Oyunun başlığı olan ‘Akademinin En İyi Büyücüsü’ bir ipucu veriyor.
Eğer kahraman ilk dönem hariç herhangi bir dönem boyunca bir kez bile en üst sırayı alamazsa, kötü son gerçekleşir.
Bunun bir nedeni, sıradan kahramanın notları yeterince iyi değilse okul ücretini karşılayamaması olsa da, daha önemli bir gerçek var.
Sürekli olarak en üst sırayı alamazsa, son patronu yenmek için gerekli özelliklere ulaşamayacaktır.
Ancak, kahramanın oyun sonu özelliklerine ulaşması için asıl sorun benim.

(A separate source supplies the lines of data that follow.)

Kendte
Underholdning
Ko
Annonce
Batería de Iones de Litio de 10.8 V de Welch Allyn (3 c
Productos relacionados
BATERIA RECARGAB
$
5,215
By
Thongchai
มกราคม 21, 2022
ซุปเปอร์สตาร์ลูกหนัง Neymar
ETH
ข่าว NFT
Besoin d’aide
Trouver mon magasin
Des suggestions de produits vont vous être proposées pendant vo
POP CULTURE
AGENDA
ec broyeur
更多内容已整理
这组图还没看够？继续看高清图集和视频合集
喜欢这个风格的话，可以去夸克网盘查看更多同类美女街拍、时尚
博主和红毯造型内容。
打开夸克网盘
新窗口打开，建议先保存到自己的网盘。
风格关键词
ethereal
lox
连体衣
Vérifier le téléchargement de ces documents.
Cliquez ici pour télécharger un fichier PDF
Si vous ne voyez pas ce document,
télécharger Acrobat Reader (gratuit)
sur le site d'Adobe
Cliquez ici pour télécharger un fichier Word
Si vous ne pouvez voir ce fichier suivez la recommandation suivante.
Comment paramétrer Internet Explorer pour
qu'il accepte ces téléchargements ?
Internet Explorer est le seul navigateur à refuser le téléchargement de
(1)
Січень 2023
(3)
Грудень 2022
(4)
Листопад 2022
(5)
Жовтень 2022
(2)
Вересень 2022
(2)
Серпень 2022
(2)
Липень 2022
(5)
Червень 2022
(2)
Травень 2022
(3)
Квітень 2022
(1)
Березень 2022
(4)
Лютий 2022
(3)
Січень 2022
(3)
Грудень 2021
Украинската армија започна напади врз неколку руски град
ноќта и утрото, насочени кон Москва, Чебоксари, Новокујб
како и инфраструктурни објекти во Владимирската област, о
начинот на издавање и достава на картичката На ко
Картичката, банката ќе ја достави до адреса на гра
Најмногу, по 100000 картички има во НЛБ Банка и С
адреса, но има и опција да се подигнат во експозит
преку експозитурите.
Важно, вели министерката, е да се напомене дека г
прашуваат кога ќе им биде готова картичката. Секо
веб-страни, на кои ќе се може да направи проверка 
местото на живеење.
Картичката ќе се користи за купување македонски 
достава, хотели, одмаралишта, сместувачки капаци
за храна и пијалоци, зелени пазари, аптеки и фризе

Bu dünyayı orijinal mutlu sona doğru yönlendirmek için, yalnızca kahramanın en üst sıradaki yerini koruması değil, aynı zamanda benim de ikinci sıradaki konumumu korumam çok önemli.
Başkahraman ile ‘Rudy Astria’ arasındaki rekabet devam etmeli ki başkahraman büyümek için çaresiz bir ihtiyaç hissetsin ve daha güçlü olmak için çabalasın.
Ama bir sorun var. Şu anda ‘Rudy Astria’ olsam da, gerçek ‘Rudy Astria’ ben değilim. Sihirli dahi ‘Rudy Astria’ diye biri yok.
Bu da ikinci sıradaki yerimi korumak için çok çalışmam gerektiği anlamına geliyor.
Sihir konusunda yetenekli olabileceğim ve baş kahramanı geçip birinciliği alabileceğim ihtimalini aklıma bile getirmedim.
İkinci sıradaki yerimi korumalıyım… Bırakın burada, imparatorluğun seçkin akademisi Liberion Akademisi’nde, normal bir lisede ikinci olmak bile kolay bir başarı değildir.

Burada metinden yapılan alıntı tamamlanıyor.